Material for this exercise START

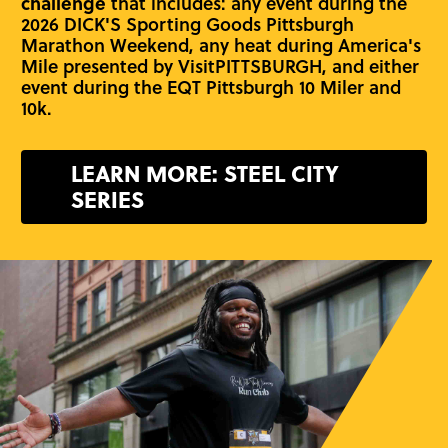
challenge
that includes: any event during the
2026 DICK'S Sporting Goods Pittsburgh
Marathon Weekend, any heat during America's
Mile presented by VisitPITTSBURGH, and either
event during the EQT Pittsburgh 10 Miler and
10k.
LEARN MORE: STEEL CITY
SERIES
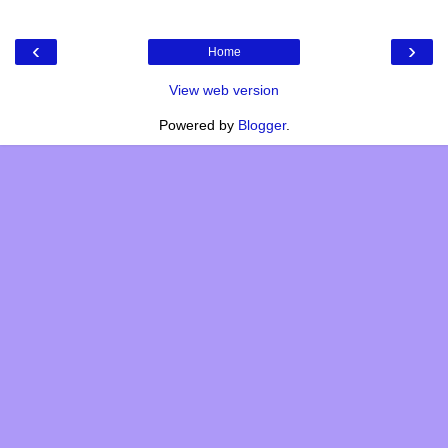
‹
›
Home
View web version
Powered by
Blogger
.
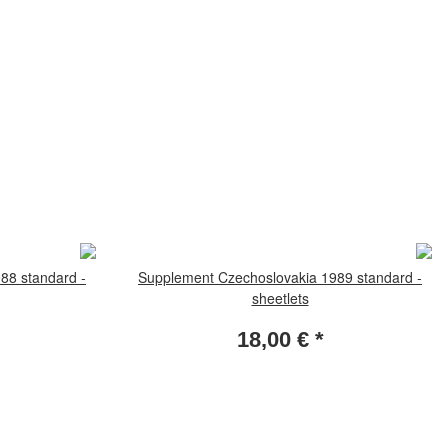
88 standard -
Supplement Czechoslovakia 1989 standard -
sheetlets
18,00 €
*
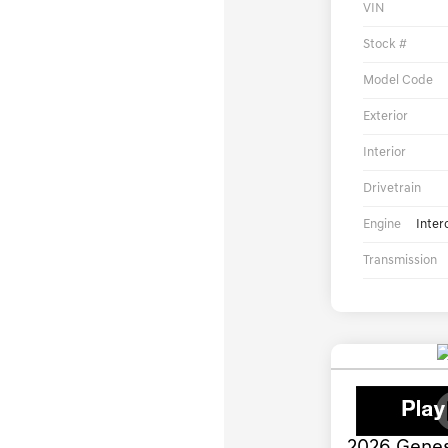
VIN
Stock #
Model Code
Exterior
Interior
Drivetrain
Engine
Inter
Transmission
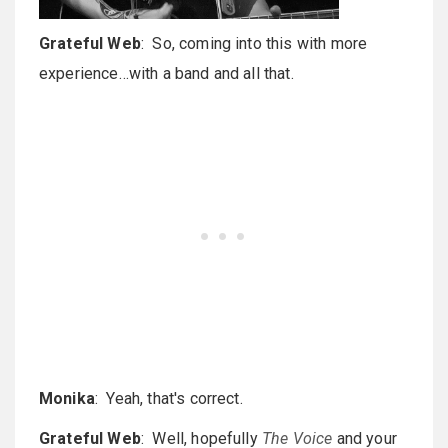
Grateful Web
: So, coming into this with more
experience…with a band and all that.
Monika
: Yeah, that's correct.
Grateful Web
: Well, hopefully
The Voice
and your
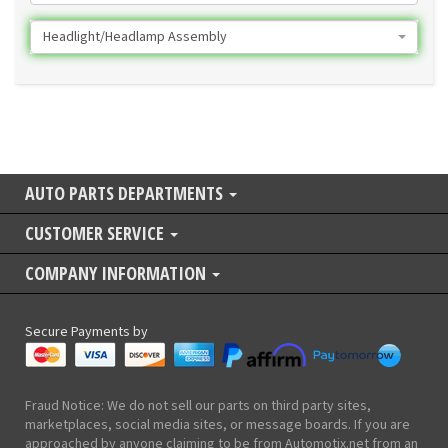
Headlight/Headlamp Assembly
AUTO PARTS DEPARTMENTS
CUSTOMER SERVICE
COMPANY INFORMATION
Secure Payments by
Fraud Notice: We do not sell our parts on third party sites,
marketplaces, social media sites, or message boards. If you are
approached by anyone claiming to be from Automotix.net from an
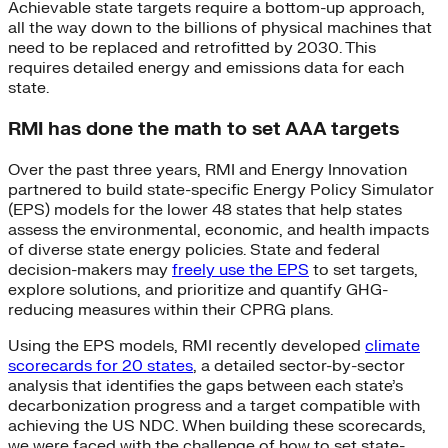
Achievable state targets require a bottom-up approach,
all the way down to the billions of physical machines that
need to be replaced and retrofitted by 2030. This
requires detailed energy and emissions data for each
state.
RMI has done the math to set AAA targets
Over the past three years, RMI and Energy Innovation
partnered to build state-specific Energy Policy Simulator
(EPS) models for the lower 48 states that help states
assess the environmental, economic, and health impacts
of diverse state energy policies. State and federal
decision-makers may
freely use the EPS
to set targets,
explore solutions, and prioritize and quantify GHG-
reducing measures within their CPRG plans.
Using the EPS models, RMI recently developed
climate
scorecards for 20 states
, a detailed sector-by-sector
analysis that identifies the gaps between each state’s
decarbonization progress and a target compatible with
achieving the US NDC. When building these scorecards,
we were faced with the challenge of how to set state-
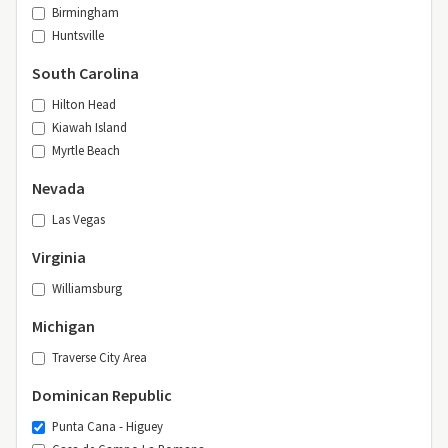
Birmingham
Huntsville
South Carolina
Hilton Head
Kiawah Island
Myrtle Beach
Nevada
Las Vegas
Virginia
Williamsburg
Michigan
Traverse City Area
Dominican Republic
Punta Cana - Higuey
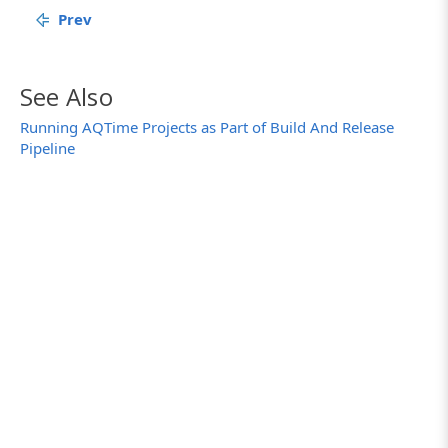
Prev
See Also
Running AQTime Projects as Part of Build And Release
Pipeline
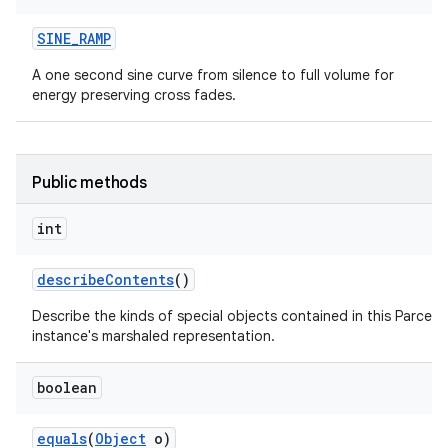
SINE
_
RAMP
A one second sine curve from silence to full volume for
energy preserving cross fades.
Public methods
int
describe
Contents
()
Describe the kinds of special objects contained in this Parcela
instance's marshaled representation.
boolean
equals
(
Object
o)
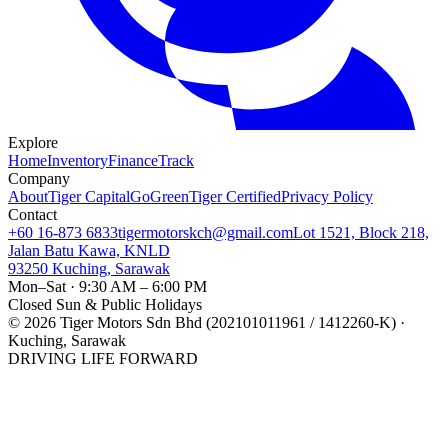
Explore
Home
Inventory
Finance
Track
Company
About
Tiger Capital
GoGreen
Tiger Certified
Privacy Policy
Contact
+60 16-873 6833
tigermotorskch@gmail.com
Lot 1521, Block 218,
Jalan Batu Kawa, KNLD
93250 Kuching, Sarawak
Mon–Sat · 9:30 AM – 6:00 PM
Closed Sun & Public Holidays
©
2026
Tiger Motors Sdn Bhd (202101011961 / 1412260-K) ·
Kuching, Sarawak
DRIVING LIFE FORWARD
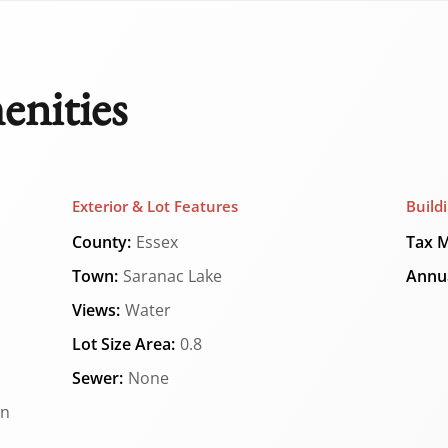
enities
Exterior & Lot Features
Build
County:
Essex
Tax M
Town:
Saranac Lake
Annua
Views:
Water
Lot Size Area:
0.8
Sewer:
None
an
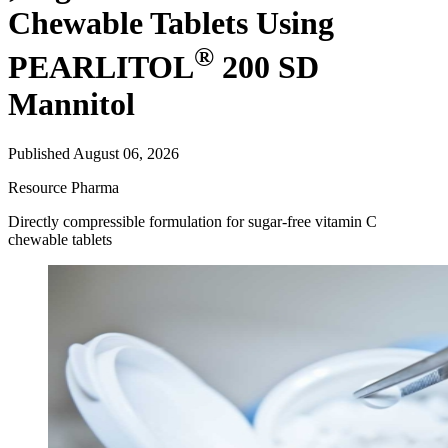
Chewable Tablets Using
®
PEARLITOL
200 SD
Mannitol
Published August 06, 2026
Resource
Pharma
Directly compressible formulation for sugar-free vitamin C
chewable tablets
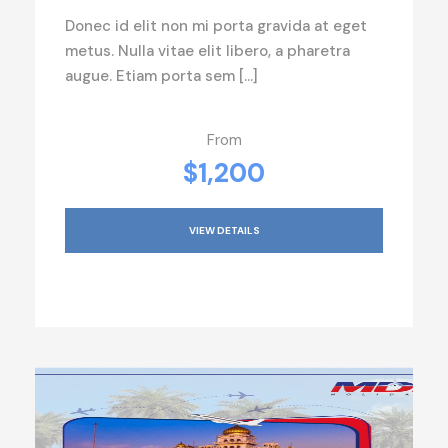
Donec id elit non mi porta gravida at eget
metus. Nulla vitae elit libero, a pharetra
augue. Etiam porta sem […]
From
$1,200
VIEW DETAILS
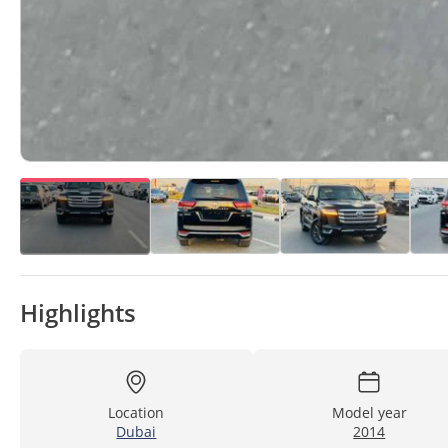
Highlights
Location
Model year
Dubai
2014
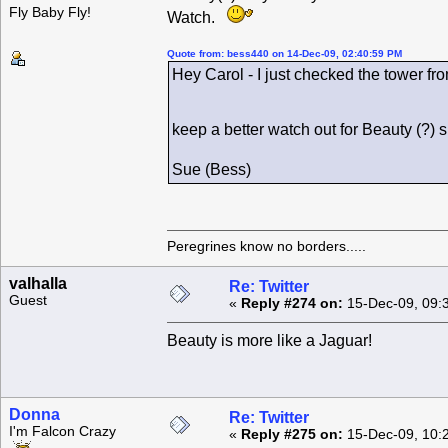
Fly Baby Fly!
Watch.
Quote from: bess440 on 14-Dec-09, 02:40:59 PM
Hey Carol - I just checked the tower fro
keep a better watch out for Beauty (?)
Sue (Bess)
Peregrines know no borders.....
valhalla
Re: Twitter
Guest
«
Reply #274 on:
15-Dec-09, 09:
Beauty is more like a Jaguar!
Donna
Re: Twitter
I'm Falcon Crazy
«
Reply #275 on:
15-Dec-09, 10:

Material for this exercise END

- [Task prompt] With the images removed, give back every entry exactly as shown.

- [Answer for this exercise]
challenge
that includes: any event during the
2026 DICK'S Sporting Goods Pittsburgh
Marathon Weekend, any heat during America's
Mile presented by VisitPITTSBURGH, and either
event during the EQT Pittsburgh 10 Miler and
10k.
LEARN MORE: STEEL CITY
SERIES
‹
›
Home
View web version
Powered by
Blogger
.
88 standard -
Supplement Czechoslovakia 1989 standard -
sheetlets
18,00 €
*
VIN
Stock #
Model Code
Exterior
Interior
Drivetrain
Engine
Inter
Transmission
Grateful Web
: So, coming into this with more
experience…with a band and all that.
Monika
: Yeah, that's correct.
Grateful Web
: Well, hopefully
The Voice
and your
Headlight/Headlamp Assembly
AUTO PARTS DEPARTMENTS
CUSTOMER SERVICE
COMPANY INFORMATION
Secure Payments by
Fraud Notice: We do not sell our parts on third party sites,
marketplaces, social media sites, or message boards. If you are
approached by anyone claiming to be from Automotix.net from an
Achievable state targets require a bottom-up approach,
all the way down to the billions of physical machines that
need to be replaced and retrofitted by 2030. This
requires detailed energy and emissions data for each
state.
RMI has done the math to set AAA targets
Over the past three years, RMI and Energy Innovation
partnered to build state-specific Energy Policy Simulator
(EPS) models for the lower 48 states that help states
assess the environmental, economic, and health impacts
of diverse state energy policies. State and federal
decision-makers may
freely use the EPS
to set targets,
explore solutions, and prioritize and quantify GHG-
reducing measures within their CPRG plans.
Using the EPS models, RMI recently developed
climate
scorecards for 20 states
, a detailed sector-by-sector
analysis that identifies the gaps between each state’s
decarbonization progress and a target compatible with
achieving the US NDC. When building these scorecards,
we were faced with the challenge of how to set state-
Birmingham
Huntsville
South Carolina
Hilton Head
Kiawah Island
Myrtle Beach
Nevada
Las Vegas
Virginia
Williamsburg
Michigan
Traverse City Area
Dominican Republic
Punta Cana - Higuey
Prev
See Also
Running AQTime Projects as Part of Build And Release
Pipeline
SINE
_
RAMP
A one second sine curve from silence to full volume for
energy preserving cross fades.
Public methods
int
describe
Contents
()
Describe the kinds of special objects contained in this Parcela
instance's marshaled representation.
boolean
equals
(
Object
o)
Explore
Home
Inventory
Finance
Track
Company
About
Tiger Capital
GoGreen
Tiger Certified
Privacy Policy
Contact
+60 16-873 6833
tigermotorskch@gmail.com
Lot 1521, Block 218,
Jalan Batu Kawa, KNLD
93250 Kuching, Sarawak
Mon–Sat · 9:30 AM – 6:00 PM
Closed Sun & Public Holidays
©
2026
Tiger Motors Sdn Bhd (202101011961 / 1412260-K) ·
Kuching, Sarawak
DRIVING LIFE FORWARD
enities
Exterior & Lot Features
Build
County:
Essex
Tax M
Town:
Saranac Lake
Annua
Views:
Water
Lot Size Area:
0.8
Sewer:
None
an
Chewable Tablets Using
®
PEARLITOL
200 SD
Mannitol
Published August 06, 2026
Resource
Pharma
Directly compressible formulation for sugar-free vitamin C
chewable tablets
Donec id elit non mi porta gravida at eget
metus. Nulla vitae elit libero, a pharetra
augue. Etiam porta sem […]
From
$1,200
VIEW DETAILS
Highlights
Location
Model year
Dubai
2014
Fly Baby Fly!
Watch.
Quote from: bess440 on 14-Dec-09, 02:40:59 PM
Hey Carol - I just checked the tower fro
keep a better watch out for Beauty (?)
Sue (Bess)
Peregrines know no borders.....
valhalla
Re: Twitter
Guest
«
Reply #274 on:
15-Dec-09, 09:
Beauty is more like a Jaguar!
Donna
Re: Twitter
I'm Falcon Crazy
«
Reply #275 on:
15-Dec-09, 10:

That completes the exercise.